A cheap off the peg sat nav makes you a better navigator than anyone in the world fifty years ago. It can tell you exactly where you are, which was a subject of uncertainty for many thousands of years, but how?
All modern sat nav systems rely on the Global Positioning System known as NAVSTAR to tell them where they are.
NAVSTAR is a system of 24 satellites that orbit the earth at altitudes of around 11,500miles, and which have been organised and paid for by the US military.
Originally NAVSTAR was a top-secret cold war project, designed to guide intercontinental ballistic missiles accurately onto targets in the Warsaw Pact countries, rather than onto a nearby Chinese Embassy. But as the cold war ended the decision was taken to open up NAVSTAR to civilians, the US military stopped encrypting the signals sent by these satellites so that anybody could read them.
Although the early GPS receivers were both bulky and expensive, size and cost have fallen. These days you'll find GPS receivers inside mobile phones, watches and even golfing GPS!
GPS itself works very simply.
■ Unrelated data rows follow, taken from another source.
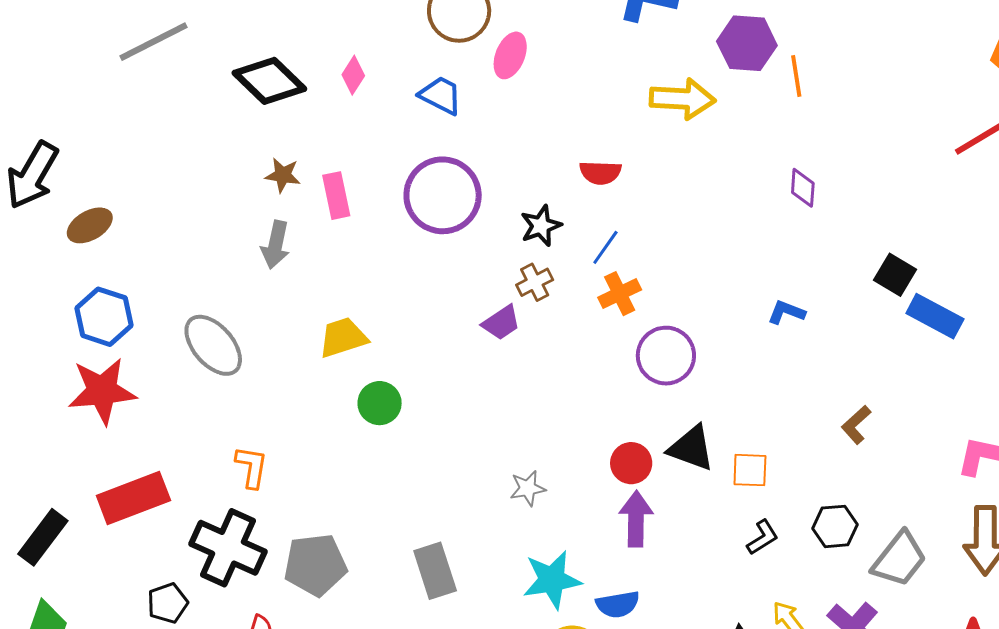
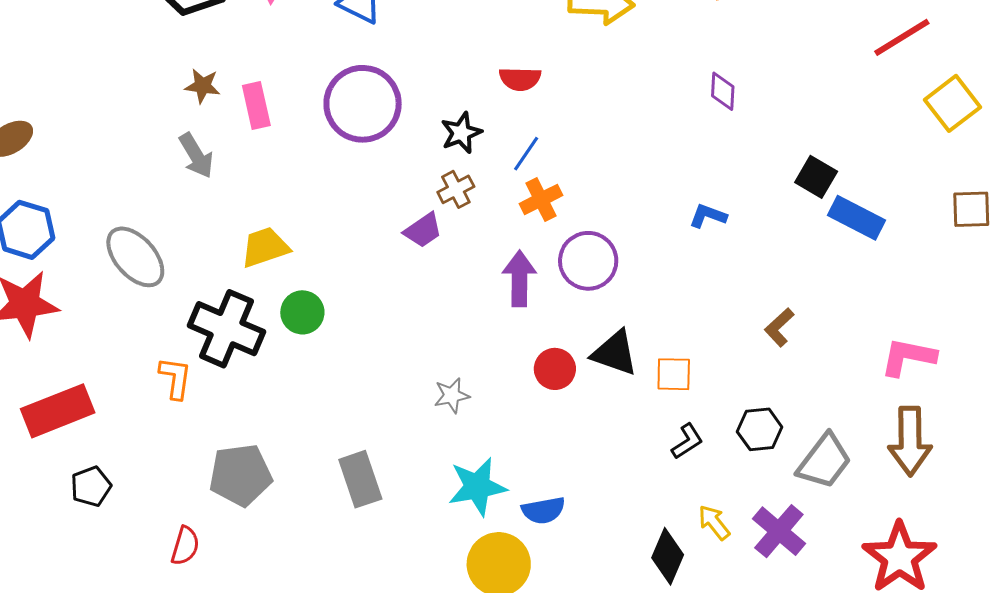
gray arrow: (276, 245) -> (196, 156), turned -42
purple arrow: (636, 519) -> (519, 279), moved
black cross: (228, 548) -> (226, 329), moved
black pentagon: (168, 603) -> (91, 486), moved

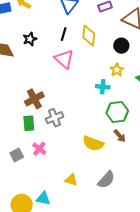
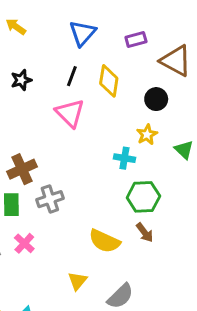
yellow triangle: (71, 180) -> (77, 281), moved, turned 48

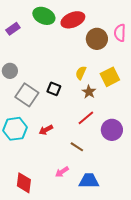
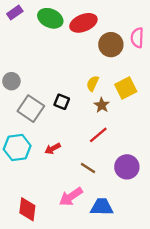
purple rectangle: (13, 29) -> (15, 13), moved
purple circle: (112, 130) -> (127, 167), moved
pink arrow: (62, 172) -> (71, 197), size x1.5

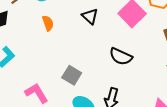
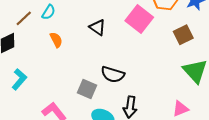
black semicircle: (121, 57) -> (113, 74), moved

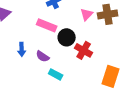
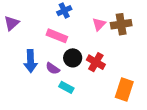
black circle: (67, 37) -> (73, 58), moved
blue arrow: (22, 49) -> (31, 61), size x1.5

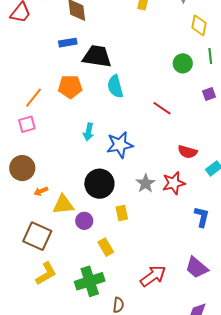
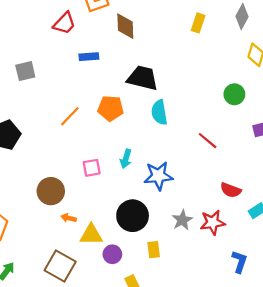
blue rectangle: (68, 43) -> (89, 57), moved
pink square: (27, 124) -> (92, 168), moved
orange arrow: (41, 191) -> (69, 218), turned 32

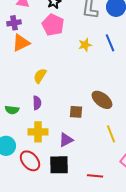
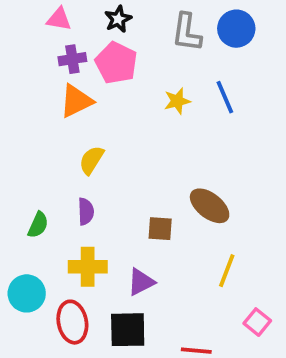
purple cross: (14, 23) -> (72, 59), moved
orange triangle: (21, 43) -> (76, 101), moved
green semicircle: (12, 110) -> (38, 225), turned -72
yellow line: (111, 134) -> (227, 271), turned 42
red ellipse: (30, 161) -> (72, 322), turned 30

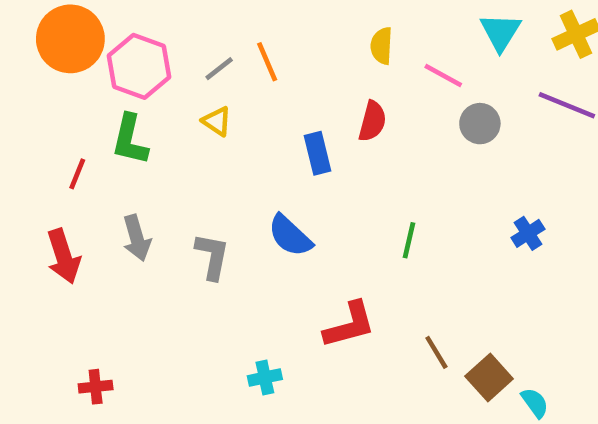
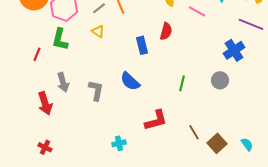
gray circle: (480, 124) -> (220, 80), moved
blue cross: (528, 233) -> (234, 50), moved, size x1.5
red arrow: (63, 256) -> (45, 103), moved
red cross: (96, 387) -> (45, 147), turned 32
cyan semicircle: (535, 403) -> (247, 144), moved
Presuming you've got somebody to launch and maintain the network of orbiting satellites it relies on, then actually working out where you are is pretty easy.
The secret is one of time. each GPS satellite contains a very accurate clock, which continually broadcasts both its exact time, and also its location -- known as the ephemeris data.
The receiver works out how far it is from the satellite by comparing the message it receives to its own clock and then calculating distance according to how long its taken the signal to arrive travelling at the speed of light. With one satellite, this information is pretty useless, the receiver just knows how far it is from the signal. But with two satellites the distance radii should intersect to give a 'fix', with more satellites increasing the accuracy further. The minimum number of satellites needed for acceptable accuracy is four, but there should be a minimum of 10 above each part of the world at any time. What the system is doing is really just a very long range version of a navigator of old taking fixes from say a church steeple, lighthouse and a hilltop, and drawing some triangles on a map.
How does the receiver know what time it is to the same accuracy as the atomic clocks carried by the satellites?
Rather than having a super-accurate clock on board, the receiver can effectively reverse the equation it uses to plot position to work out what the time is based on the distances from different satellites. Like position, the more satellites it can see, the more accurate its time will be... accurate to about 15 metres for all of us.
Car navigation systems will  presume they are travelling on a road, and will move their position to correspond if the reading is slightly out, of course, just because you and your sat nav know where you are, that doesn't mean you have any clue where you're going.
A point made every time another 40-ton truck comes down your road because that's what the sat nav told the driver to do.

It is all very clever but it isn't a substitute for intelligence!